So much in our lives has been disrupted that it can be disorienting. Just this week, several people told me they missed meetings because they “forgot what day it was.” If we are sheltering at home most days, they all can begin to run together. I believe this is one of the reasons we have holidays- to orient us in the year, and to create a contrast to our strange new “ordinary” days.
My own family has decided we will not travel this season. We are going to observe the holiday in our own households. I have no small amount of sadness about that- but I know that we forego being together in person this year so that we can celebrate together next year. Surely this strange thanksgiving of 2020 will stand out in our memories in years to come. Since the holiday will not be usual, we can’t count on the usual landmarks of the day, whatever they may be for your family. So I encourage you to proactively make a plan for how you will observe this very strange Thanksgiving.
Fortunately, we can be creative with our observances- while we respect tradition, we know that humans created those traditions and so we are empowered to make new ones. Maybe you will still dress in your holiday finest and sit down to Turkey dinner for one, or however many are in your household. Perhaps you’ll set your phone or computer at the other end of the table and share pumpkin pie with a friend or relative through video magic. Doesn’t feel right? Perhaps instead you will stay in your pajamas all day, order a pizza and watch a Star Trek marathon, enjoy the autumn day walking outside, or fold 1000 paper cranes. Here are some usual parts of a holiday observance to consider:
- Food: What food would feel special or comforting, decadent or healing?
- Dress: Is there something fun you don’t usually wear that might be fun or meaningful?
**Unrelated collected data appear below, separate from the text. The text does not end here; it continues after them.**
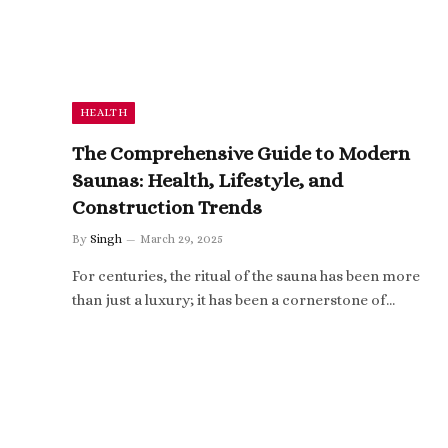
HEALTH
The Comprehensive Guide to Modern
Saunas: Health, Lifestyle, and
Construction Trends
By
Singh
March 29, 2025
For centuries, the ritual of the sauna has been more
than just a luxury; it has been a cornerstone of…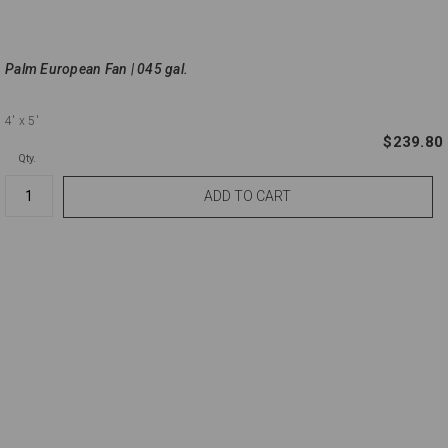
Palm European Fan | 045 gal.
4'
x 5'
$239.80
Qty.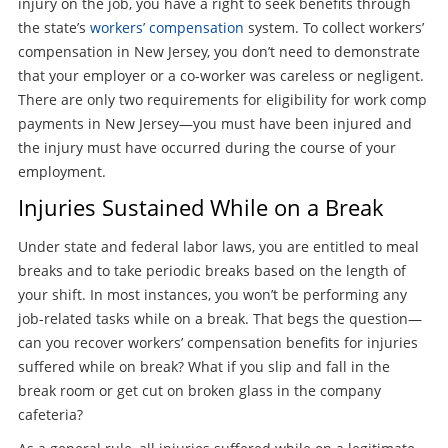
injury on the job, you have a right to seek benefits through
the state’s
workers’ compensation
system. To collect workers’
compensation in New Jersey, you don’t need to demonstrate
that your employer or a co-worker was careless or negligent.
There are only two requirements for eligibility for work comp
payments in New Jersey—you must have been injured and
the injury must have occurred during the course of your
employment.
Injuries Sustained While on a Break
Under state and federal labor laws, you are entitled to meal
breaks and to take periodic breaks based on the length of
your shift. In most instances, you won’t be performing any
job-related tasks while on a break. That begs the question—
can you recover workers’ compensation benefits for injuries
suffered while on break? What if you slip and fall in the
break room or get cut on broken glass in the company
cafeteria?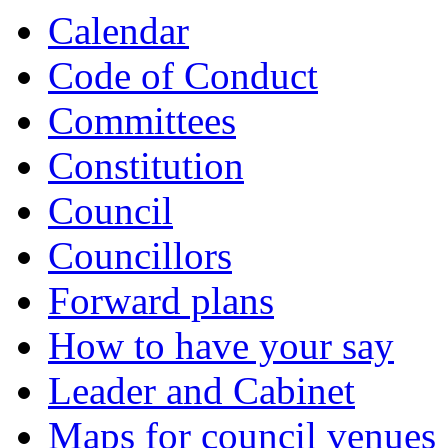
Calendar
Code of Conduct
Committees
Constitution
Council
Councillors
Forward plans
How to have your say
Leader and Cabinet
Maps for council venues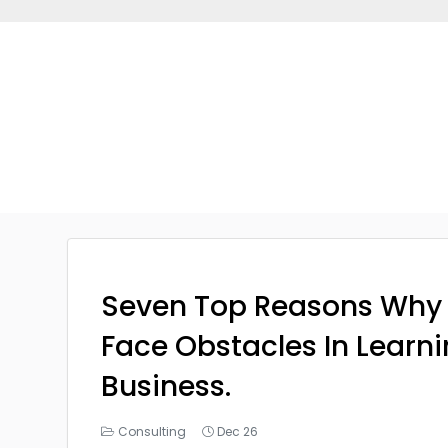
Seven Top Reasons Why
Face Obstacles In Learn
Business.
Consulting
Dec 26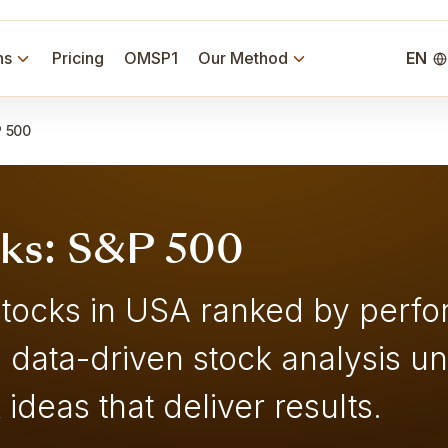
ns
Pricing
OMSP1
Our Method
EN
 500
cks: S&P 500
stocks in USA ranked by perfo
, data-driven stock analysis u
ideas that deliver results.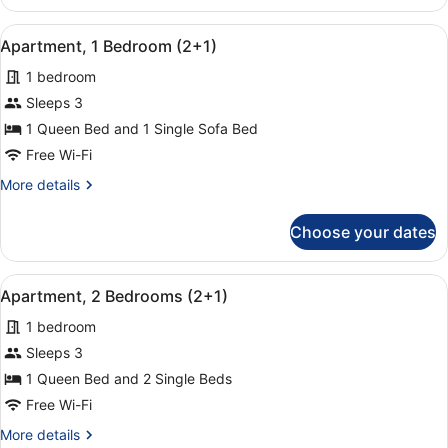
1
Bedroom
View
A hotel room with a bed, a chair, a
14
(1+2)
Apartment, 1 Bedroom (2+1)
all
1 bedroom
photos
for
Sleeps 3
Apartment,
1 Queen Bed and 1 Single Sofa Bed
1
Free Wi-Fi
Bedroom
More
More details
(2+1)
details
for
Choose your dates
Apartment,
1
Bedroom
View
A hotel room with a large bed, two
9
(2+1)
Apartment, 2 Bedrooms (2+1)
all
1 bedroom
photos
for
Sleeps 3
Apartment,
1 Queen Bed and 2 Single Beds
2
Free Wi-Fi
Bedrooms
More
More details
(2+1)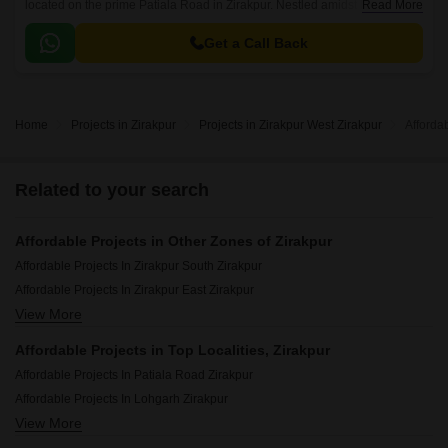
located on the prime Patiala Road in Zirakpur. Nestled amidst lush green
Read More
surroundings, this project offers a serene and peaceful environment,
perfect for those seeking a tranquil lifestyle.
Get a Call Back
Home
Projects in Zirakpur
Projects in Zirakpur West Zirakpur
Afforda
Related to your search
Affordable Projects in Other Zones of Zirakpur
Affordable Projects In Zirakpur South Zirakpur
Affordable Projects In Zirakpur East Zirakpur
View More
Affordable Projects In Zirakpur North Zirakpur
Affordable Projects in Top Localities, Zirakpur
Affordable Projects In Patiala Road Zirakpur
Affordable Projects In Lohgarh Zirakpur
View More
Affordable Projects In Dhakoli Zirakpur
Affordable Projects In Ghazipur Zirakpur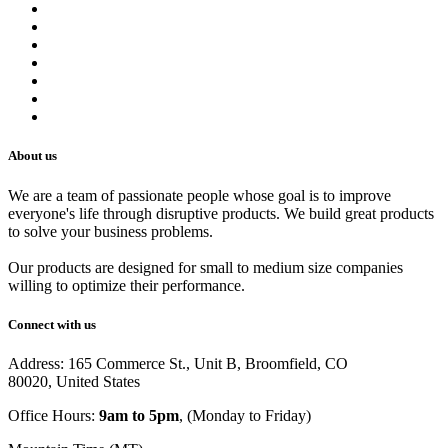
Contact us
Terms of Service
Refund Policy
Privacy Policy
Shipping Policy
Track Your Order
Careers
About us
We are a team of passionate people whose goal is to improve
everyone's life through disruptive products. We build great products
to solve your business problems.
Our products are designed for small to medium size companies
willing to optimize their performance.
Connect with us
Address: 165 Commerce St., Unit B, Broomfield, CO
80020, United States
Office Hours:
9am to 5pm
, (Monday to Friday)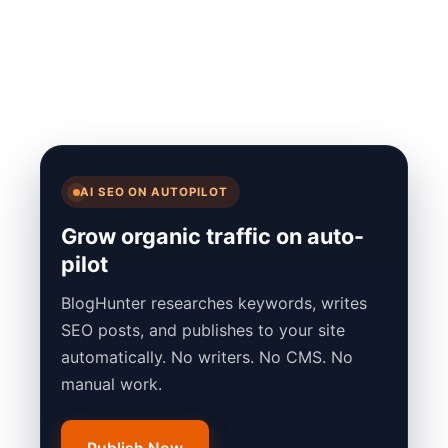
AI SEO ON AUTOPILOT
Grow organic traffic on auto-
pilot
BlogHunter researches keywords, writes
SEO posts, and publishes to your site
automatically. No writers. No CMS. No
manual work.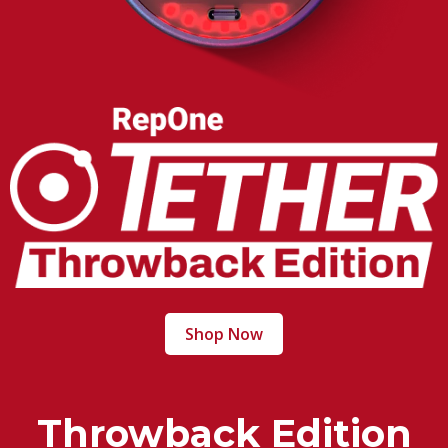
Shop Now
Throwback Edition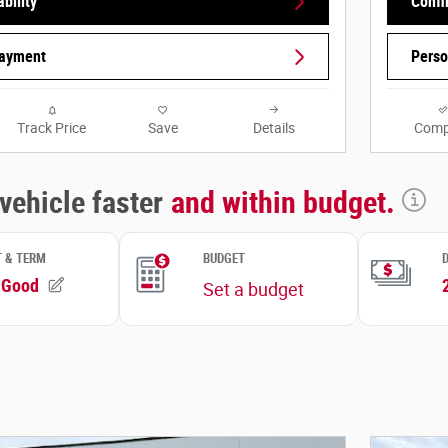
bility
Confi
Payment
Perso
Track Price
Save
Details
Comp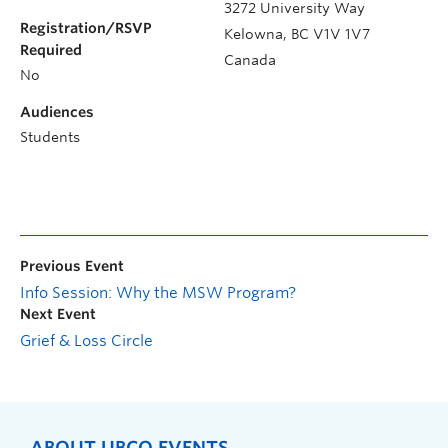
3272 University Way
Registration/RSVP
Kelowna
,
BC
V1V 1V7
Required
Canada
No
Audiences
Students
Previous Event
Info Session: Why the MSW Program?
Next Event
Grief & Loss Circle
ABOUT UBCO EVENTS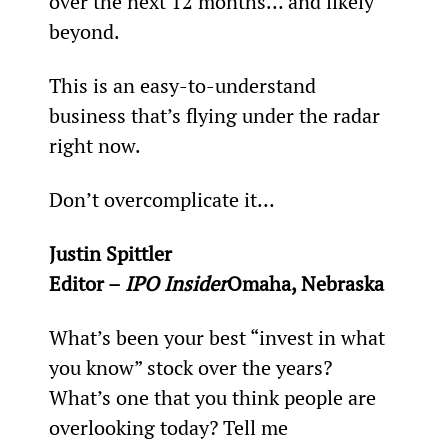
over the next 12 months… and likely 
beyond.
This is an easy-to-understand 
business that’s flying under the radar 
right now.
Don’t overcomplicate it…
Justin Spittler
Editor – 
IPO Insider
Omaha, Nebraska
What’s been your best “invest in what 
you know” stock over the years? 
What’s one that you think people are 
overlooking today? Tell me 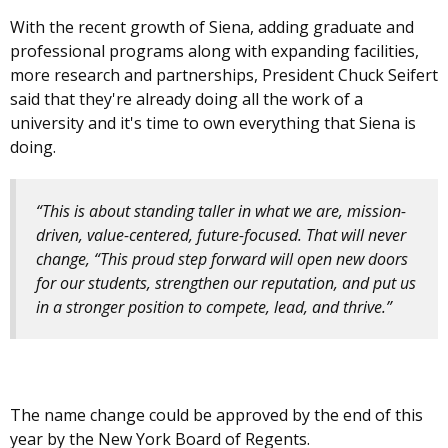
With the recent growth of Siena, adding graduate and
professional programs along with expanding facilities,
more research and partnerships, President Chuck Seifert
said that they're already doing all the work of a
university and it's time to own everything that Siena is
doing.
“This is about standing taller in what we are, mission-
driven, value-centered, future-focused. That will never
change, “This proud step forward will open new doors
for our students, strengthen our reputation, and put us
in a stronger position to compete, lead, and thrive.”
The name change could be approved by the end of this
year by the New York Board of Regents.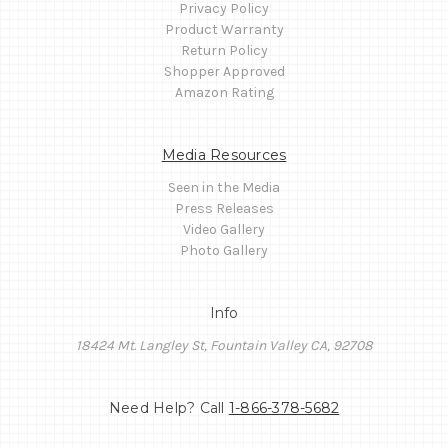
Privacy Policy
Product Warranty
Return Policy
Shopper Approved
Amazon Rating
Media Resources
Seen in the Media
Press Releases
Video Gallery
Photo Gallery
Info
18424 Mt. Langley St, Fountain Valley CA, 92708
Need Help? Call
1-866-378-5682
- Connecting: it is particularly important that we reach out to one another. Bring to mind folks who would make you feel better if you were sad, who would be fun to connect with if you were ready for fun. Bring to mind folks who might be lonely and would appreciate a call, text, video chat or letter from you.
- Decorating: Is there some way you’d like to change the space where you will spend Thanksgiving? You could bring in leaves and pinecones from the outside, or get out Gramma’s special occasion tablecloth, or make a blanket fort in the living room.
- Giving: Many observances are marked by finding ways to give. Donate money online or by check. Take a box of food to the local food pantry. Drop packages of pumpkin cookies on the porches of your neighbors and run away giggling.
- History: the American Thanksgiving story we were taught in school does not acknowledge the painful and oppressive reality of the Indigenous peoples who lived on this land for thousands of years before colonists arrived. This day is observed as a Day of Mourning for many indigenous people. Consider taking some time to learn more about history, perhaps even joining into the UU Teach In on the subject.
- Gratitude: Scientists tell us that taking just a few minutes to call to mind things you are grateful for is good for both physical and mental health. Start small- food to eat, a roof over your head, people you care about who care about you…
When the holidays finally come, hold your plans loosely. Sometimes the thing we thought would make us giggle makes us sad. If you had meant to be solemn and mournful and find yourself giggling so be it. Give authority to the present moment. There are a lot of feelings to feel this year. Allow yourself permission to drop your plan and call a friend, take a walk, take a nap, and give yourself time to process whatever arises for you.
Blessings for your Holiday Observance.